# Boy or girl? what would you choose?



## Wagners Mom2 (Mar 20, 2012)

If all else is equal (great personality, health, etc), I love the males. 

We have 3 dogs--1 male, 2 females. While they are all sweet and love me--the male really loves me and seems to say "I love you". Where the girls say "Love me, love me"! 

In all fairness, the golden is the boy (the girls are a lab and a jrt)--but he's definitely momma's boy.  

and our girls have grumpy days with each other (may just be them, but still) and he is always the same, sweet, loving sweetheart.


----------



## Jingers mom (Feb 10, 2012)

I'm kind of in agreement with Wagners Mom. I have a male Lab and a female Golden. The female wants attention from everyone (love me love me) and the Lab basically looks at you with eyes that say I love you. I'm getting a Golden puppy in the may and I have chosen a male. Anyway, whichever you choose will be great because Goldens are the best!


----------



## Alfie's Girl (May 6, 2010)

Ooh big question!  But...I like boys too! Mine is 2 years old, fully intact and he's awesome!


----------



## Maggies mom (Jan 6, 2006)

I have 2 females and 2 males. I love them all.... The boys are mellow and the girls rock. My females were easier to train than the boys. I will always have one of each.


----------



## Laurie (Sep 20, 2009)

I've always had males so I can't speak about females. I know lots of people who have them and swear that they'll always have females. All 3 of my dogs are males and my future puppy will also be a male.


----------



## Sally's Mom (Sep 20, 2010)

I think that boys are sweeter and more needy.


----------



## goldfever (Apr 16, 2012)

I prefer females for several reasons. Males tend to tinkle everywhere at the drop of a hat. Also if 2 dogs don't get along, it's a good bet that they are both males regardless of whether or not one or both have been fixed. I have found that female goldens tend to be more laid back than males, at least the ones that I have owned.


----------



## golden_eclipse (Apr 1, 2011)

In my experience I have to agree that boys are more needy. Girls can entertain themselves if they want to. My boy never plays with a rope or ball by himself, he rather sit and wait for me to pay attention to him (assuming I was busy). The girls will give up for attention a lot quicker and go off and find a rope or bone to entertain themselves with. But all in all, I find you can use the males' desire for attention as a huge advantage for training. They NEED to please, so it can be very easy to train a boy.


----------



## golden_eclipse (Apr 1, 2011)

goldfever said:


> I prefer females for several reasons. Males tend to tinkle everywhere at the drop of a hat. Also if 2 dogs don't get along, it's a good bet that they are both males regardless of whether or not one or both have been fixed. I have found that female goldens tend to be more laid back than males, at least the ones that I have owned.

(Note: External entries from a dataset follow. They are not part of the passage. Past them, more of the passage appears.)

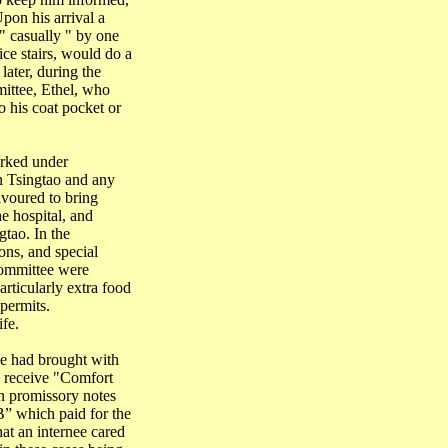
pon his arrival a
" casually " by one
ce stairs, would do a
later, during the
ittee, Ethel, who
o his coat pocket or
orked under
in
Tsingtao
and any
voured to bring
e hospital, and
gtao
. In the
ions, and special
Committee were
rticularly extra food
 permits.
fe.
we had brought with
o receive "Comfort
n promissory notes
B” which paid for the
at an internee cared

Actually the only dog I have ever had that would pee anywhere they weren't suppose to was a female, and she did this out of excitement. (she outgrew this finally at 18 months old) My male was THE easiest dog ever to house break, the amount of accidents he had in the house during the whole process can be counted on one hand. 

I have never had a problem with my male getting along with other males (and he is intact, because I show him). Or a female for that matter. I don't think that sort of aggression or disagreement has to do with gender, but rather training and socialization.


----------



## Sammy&Cooper (Dec 28, 2011)

I currently have 1 male golden, 1 female golden, and 1 female husky. my female golden is super attached to me but will go and play on her own when she feels like it. my male loves everybody and just wants to be petted all day and usually never plays by himself lol.
also I may add that occasionally fights break out in my household between both our spayed females, my male stays out of it.


----------



## Maggies mom (Jan 6, 2006)

goldfever said:


> Also if 2 dogs don't get along, it's a good bet that they are both males regardless of whether or not one or both have been fixed. I have found that female goldens tend to be more laid back than males, at least the ones that I have owned.


 If a fight breaks out in my house its the females, my males have never fought. Also being in rescue, we usually wont adopt female to female.


----------